> **THE TASK**
Each record below is to be retyped exactly, with its pictures omitted.

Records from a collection

═══

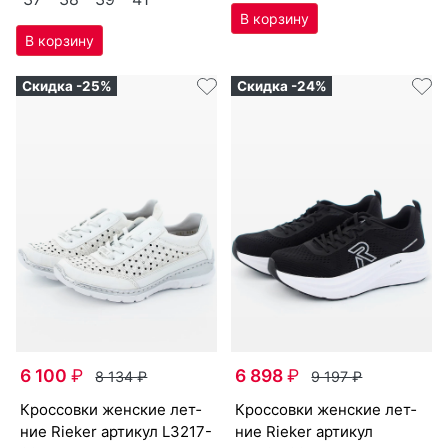
Скидка -25%
Скидка -24%
6 100
₽
6 898
₽
8 134
₽
9 197
₽
крос­совки женс­кие лет­
крос­совки женс­кие лет­
ние Ri­eker артикул
L3217-
ние Ri­eker артикул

═══

> **EXERCISE SOLUTION**
Скидка -25%
Скидка -24%
6 100
₽
6 898
₽
8 134
₽
9 197
₽
крос­совки женс­кие лет­
крос­совки женс­кие лет­
ние Ri­eker артикул
L3217-
ние Ri­eker артикул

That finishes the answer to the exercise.